PROVIDED RECORDS:
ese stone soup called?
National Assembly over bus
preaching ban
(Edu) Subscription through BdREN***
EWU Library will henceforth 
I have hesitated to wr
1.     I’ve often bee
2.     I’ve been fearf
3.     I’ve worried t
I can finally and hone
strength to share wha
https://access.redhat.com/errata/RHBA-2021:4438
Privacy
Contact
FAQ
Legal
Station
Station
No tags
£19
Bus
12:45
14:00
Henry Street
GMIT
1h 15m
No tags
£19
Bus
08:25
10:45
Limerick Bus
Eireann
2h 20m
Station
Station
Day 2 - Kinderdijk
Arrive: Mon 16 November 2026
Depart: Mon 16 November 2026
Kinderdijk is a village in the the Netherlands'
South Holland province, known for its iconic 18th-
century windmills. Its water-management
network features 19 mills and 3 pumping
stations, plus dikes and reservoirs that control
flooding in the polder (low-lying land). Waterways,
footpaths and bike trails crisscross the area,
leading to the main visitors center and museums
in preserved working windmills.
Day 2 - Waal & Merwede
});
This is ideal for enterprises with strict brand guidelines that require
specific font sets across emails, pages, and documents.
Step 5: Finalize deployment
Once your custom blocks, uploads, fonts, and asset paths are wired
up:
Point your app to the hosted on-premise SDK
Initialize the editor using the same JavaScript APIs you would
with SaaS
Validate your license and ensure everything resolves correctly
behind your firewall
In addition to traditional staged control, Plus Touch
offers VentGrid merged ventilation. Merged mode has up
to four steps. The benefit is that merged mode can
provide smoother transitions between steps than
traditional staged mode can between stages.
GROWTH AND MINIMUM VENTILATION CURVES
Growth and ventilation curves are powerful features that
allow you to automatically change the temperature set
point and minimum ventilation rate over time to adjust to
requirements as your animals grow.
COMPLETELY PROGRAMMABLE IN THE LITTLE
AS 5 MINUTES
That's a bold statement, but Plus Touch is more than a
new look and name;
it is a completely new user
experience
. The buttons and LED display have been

WHAT IS EXPECTED: In the listing above, find the line containing "footpaths and bike" and the line containing "it is a completely new user". Output them and every line between, exactly, and nothing else.

EXERCISE OUTPUT:
footpaths and bike trails crisscross the area,
leading to the main visitors center and museums
in preserved working windmills.
Day 2 - Waal & Merwede
});
This is ideal for enterprises with strict brand guidelines that require
specific font sets across emails, pages, and documents.
Step 5: Finalize deployment
Once your custom blocks, uploads, fonts, and asset paths are wired
up:
Point your app to the hosted on-premise SDK
Initialize the editor using the same JavaScript APIs you would
with SaaS
Validate your license and ensure everything resolves correctly
behind your firewall
In addition to traditional staged control, Plus Touch
offers VentGrid merged ventilation. Merged mode has up
to four steps. The benefit is that merged mode can
provide smoother transitions between steps than
traditional staged mode can between stages.
GROWTH AND MINIMUM VENTILATION CURVES
Growth and ventilation curves are powerful features that
allow you to automatically change the temperature set
point and minimum ventilation rate over time to adjust to
requirements as your animals grow.
COMPLETELY PROGRAMMABLE IN THE LITTLE
AS 5 MINUTES
That's a bold statement, but Plus Touch is more than a
new look and name;
it is a completely new user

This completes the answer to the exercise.